● Your goal: Your output should be exactly the lines from the one containing "Ricardo Peró Job" through the final line of the following data, please, with no pictures.

(Stored data)
◆ ◆ ◆ ◆ ◆ ◆ ◆

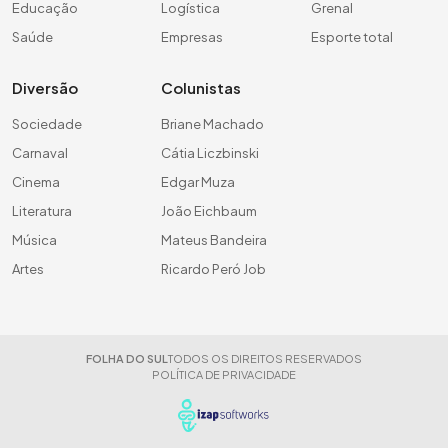
Educação
Logística
Grenal
Saúde
Empresas
Esporte total
Diversão
Colunistas
Sociedade
Briane Machado
Carnaval
Cátia Liczbinski
Cinema
Edgar Muza
Literatura
João Eichbaum
Música
Mateus Bandeira
Artes
Ricardo Peró Job
FOLHA DO SUL
TODOS OS DIREITOS RESERVADOS
POLÍTICA DE PRIVACIDADE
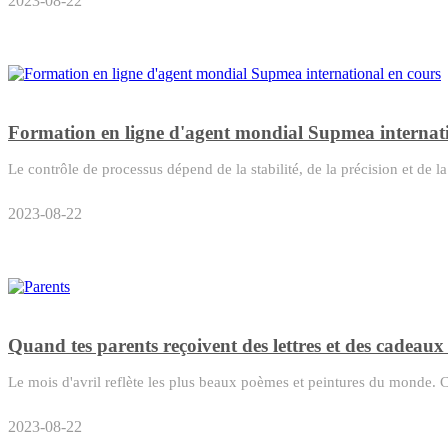
2023-08-22
Formation en ligne d'agent mondial Supmea internati
Le contrôle de processus dépend de la stabilité, de la précision et de la
2023-08-22
Quand tes parents reçoivent des lettres et des cadeaux
Le mois d'avril reflète les plus beaux poèmes et peintures du monde. Ch
2023-08-22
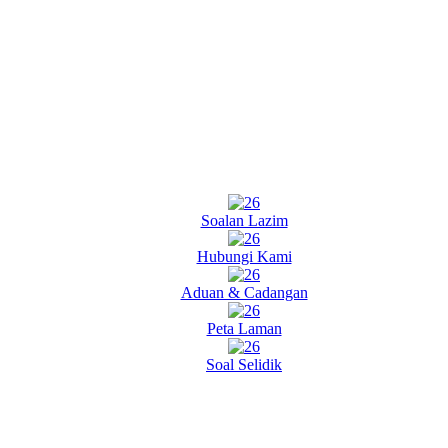
Soalan Lazim
Hubungi Kami
Aduan & Cadangan
Peta Laman
Soal Selidik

◆ ◆ ◆ ◆ ◆ ◆ ◆

● Answer space:
Ricardo Peró Job
FOLHA DO SUL
TODOS OS DIREITOS RESERVADOS
POLÍTICA DE PRIVACIDADE
2023-08-22
Formation en ligne d'agent mondial Supmea internati
Le contrôle de processus dépend de la stabilité, de la précision et de la
2023-08-22
Quand tes parents reçoivent des lettres et des cadeaux
Le mois d'avril reflète les plus beaux poèmes et peintures du monde. Ch
2023-08-22
Soalan Lazim
Hubungi Kami
Aduan & Cadangan
Peta Laman
Soal Selidik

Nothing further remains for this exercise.